Give again exactly the lines that run from the start of the records to the line holding "Bilgisayar Sorunları: Günümüzde", both ends counted. Do not include the pictures.

:: Supplied records ::

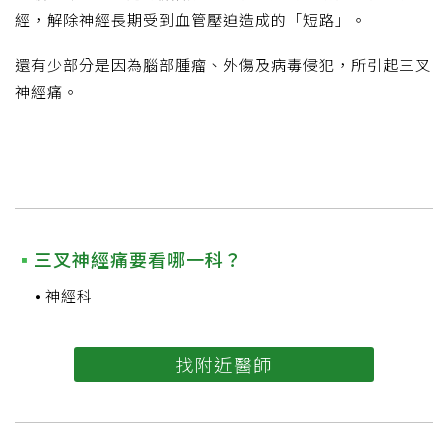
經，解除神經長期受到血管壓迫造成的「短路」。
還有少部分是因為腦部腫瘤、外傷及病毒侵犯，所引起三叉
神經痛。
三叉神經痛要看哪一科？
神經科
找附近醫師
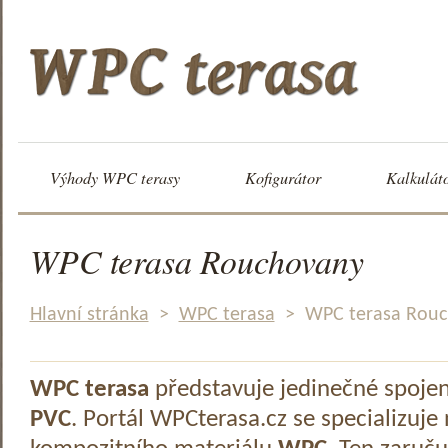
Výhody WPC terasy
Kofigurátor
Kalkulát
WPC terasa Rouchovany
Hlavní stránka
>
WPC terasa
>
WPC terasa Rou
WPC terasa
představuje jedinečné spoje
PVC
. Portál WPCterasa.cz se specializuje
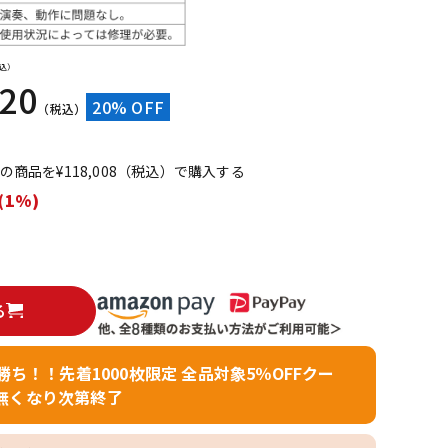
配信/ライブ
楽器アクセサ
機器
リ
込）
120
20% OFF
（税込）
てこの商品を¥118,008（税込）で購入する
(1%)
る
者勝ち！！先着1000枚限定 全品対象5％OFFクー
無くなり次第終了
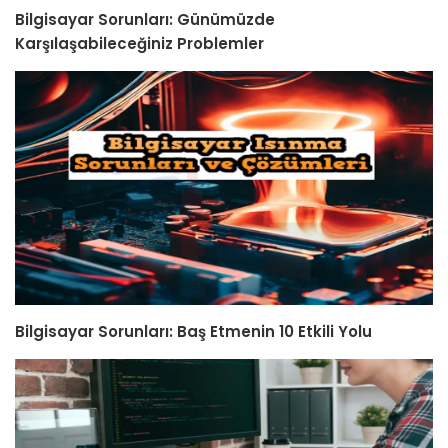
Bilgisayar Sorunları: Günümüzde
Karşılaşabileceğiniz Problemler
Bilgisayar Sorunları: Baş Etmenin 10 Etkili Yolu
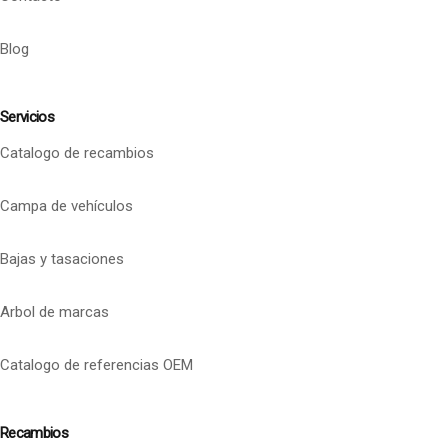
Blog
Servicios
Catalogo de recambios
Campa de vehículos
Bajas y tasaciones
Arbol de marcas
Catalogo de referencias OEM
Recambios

:::

Response area -
經，解除神經長期受到血管壓迫造成的「短路」。
還有少部分是因為腦部腫瘤、外傷及病毒侵犯，所引起三叉
神經痛。
三叉神經痛要看哪一科？
神經科
找附近醫師
Výhody WPC terasy
Kofigurátor
Kalkulát
WPC terasa Rouchovany
Hlavní stránka
>
WPC terasa
>
WPC terasa Rou
WPC terasa
představuje jedinečné spoje
PVC
. Portál WPCterasa.cz se specializuje
配信/ライブ
楽器アクセサ
機器
リ
込）
120
20% OFF
（税込）
てこの商品を¥118,008（税込）で購入する
(1%)
る
者勝ち！！先着1000枚限定 全品対象5％OFFクー
無くなり次第終了
Bilgisayar Sorunları: Günümüzde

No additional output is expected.